▶ **WORK REQUEST**
In the data that follows, count the lines in which the word "Wishlist" occurs, and report that figure alone.

=== Section Start ===

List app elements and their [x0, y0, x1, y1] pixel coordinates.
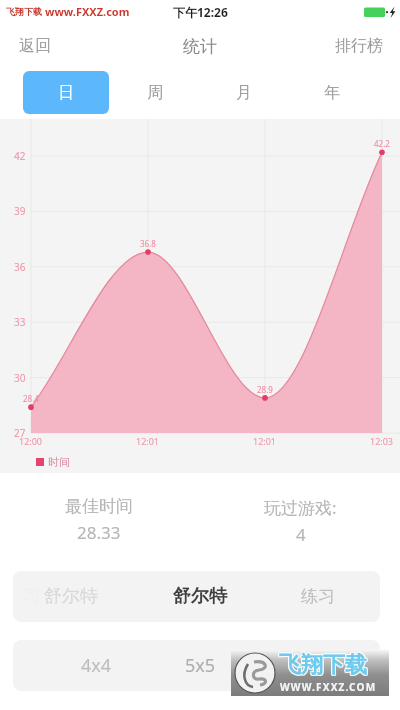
staticText: 返回	[19, 36, 51, 56]
staticText: 42.2	[374, 138, 390, 149]
staticText: 30	[14, 371, 26, 385]
button[interactable]: 返回	[7, 30, 63, 62]
staticText: 飞翔下载	[278, 650, 366, 678]
staticText: 舒尔特	[44, 585, 98, 608]
staticText: 飞翔下载	[279, 650, 367, 678]
staticText: 飞翔下载	[279, 652, 367, 680]
staticText: 周	[147, 83, 163, 103]
button[interactable]: 4x4	[13, 640, 380, 691]
staticText: 28.33	[77, 521, 121, 544]
staticText: 36	[14, 260, 26, 274]
button[interactable]: 日	[23, 71, 109, 114]
staticText: 最佳时间	[65, 496, 133, 517]
staticText: 12:01	[136, 435, 160, 447]
staticText: 12:01	[253, 435, 277, 447]
staticText: 飞翔下载	[278, 651, 366, 679]
staticText: 28.4	[23, 393, 39, 404]
staticText: 练习	[301, 586, 335, 607]
staticText: 飞翔下载	[278, 652, 366, 680]
staticText: 12:03	[370, 435, 394, 447]
staticText: 排行榜	[335, 36, 383, 56]
staticText: 28.9	[257, 384, 273, 395]
staticText: 飞翔下载	[280, 651, 368, 679]
staticText: www.FXXZ.com	[45, 4, 130, 19]
staticText: 月	[236, 83, 252, 103]
staticText: 飞翔下载	[280, 652, 368, 680]
staticText: 6x6	[289, 653, 320, 678]
button[interactable]: 习	[13, 571, 380, 622]
staticText: 飞翔下载	[279, 651, 367, 679]
staticText: 39	[14, 204, 26, 218]
staticText: WWW.FXXZ.COM	[280, 680, 377, 694]
staticText: 5x5	[185, 653, 216, 678]
staticText: 下午12:26	[173, 4, 228, 20]
staticText: 玩过游戏:	[264, 496, 337, 519]
staticText: 42	[14, 149, 26, 163]
staticText: 4x4	[81, 653, 112, 678]
staticText: 舒尔特	[173, 585, 227, 608]
staticText: 33	[14, 315, 26, 329]
staticText: 12:00	[19, 435, 43, 447]
staticText: 飞翔下载	[280, 650, 368, 678]
staticText: 飞翔下载	[6, 6, 42, 17]
staticText: 4	[296, 523, 306, 546]
staticText: 统计	[183, 36, 217, 57]
button[interactable]: 排行榜	[323, 30, 395, 62]
button[interactable]: 月	[201, 71, 287, 114]
staticText: 年	[324, 83, 340, 103]
staticText: 27	[14, 426, 26, 440]
staticText: 日	[58, 83, 74, 103]
button[interactable]: 周	[112, 71, 198, 114]
button[interactable]: 年	[289, 71, 375, 114]
staticText: 36.8	[140, 238, 156, 249]
staticText: 时间	[48, 455, 70, 469]
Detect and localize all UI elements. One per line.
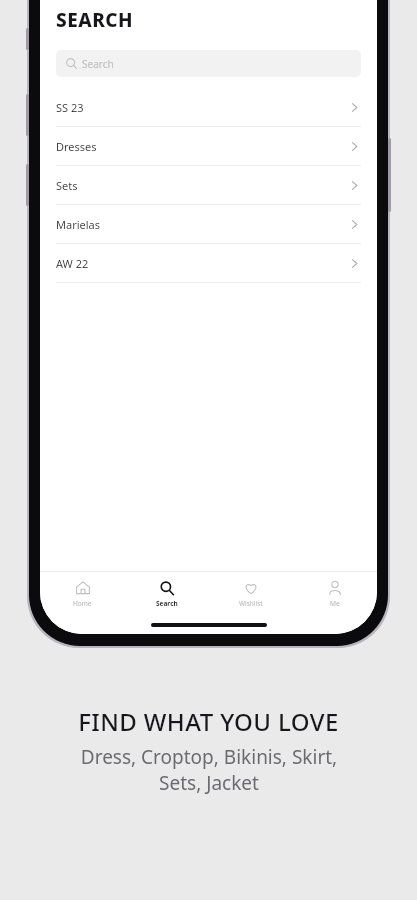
button[interactable]: AW 22	[40, 244, 377, 283]
staticText: AW 22	[56, 256, 89, 271]
staticText: Search	[82, 57, 114, 71]
button[interactable]: Sets	[40, 166, 377, 205]
button[interactable]: Wishlist	[209, 572, 293, 616]
staticText: Wishlist	[239, 599, 263, 608]
staticText: Dress, Croptop, Bikinis, Skirt, Sets, Ja…	[44, 744, 374, 795]
staticText: SS 23	[56, 100, 84, 115]
staticText: FIND WHAT YOU LOVE	[78, 705, 339, 738]
button[interactable]: Dresses	[40, 127, 377, 166]
button[interactable]: Me	[293, 572, 377, 616]
staticText: Sets	[56, 178, 78, 193]
staticText: Dresses	[56, 139, 97, 154]
button[interactable]: Home	[40, 572, 125, 616]
button[interactable]: SS 23	[40, 88, 377, 127]
staticText: Me	[330, 599, 340, 608]
button[interactable]: Marielas	[40, 205, 377, 244]
button[interactable]: Search	[56, 50, 361, 77]
button[interactable]: Search	[125, 572, 209, 616]
staticText: Search	[156, 599, 178, 608]
staticText: Home	[73, 599, 92, 608]
staticText: Marielas	[56, 217, 101, 232]
staticText: SEARCH	[56, 7, 134, 33]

=== Section End ===

▶ **TASK RESPONSE**
2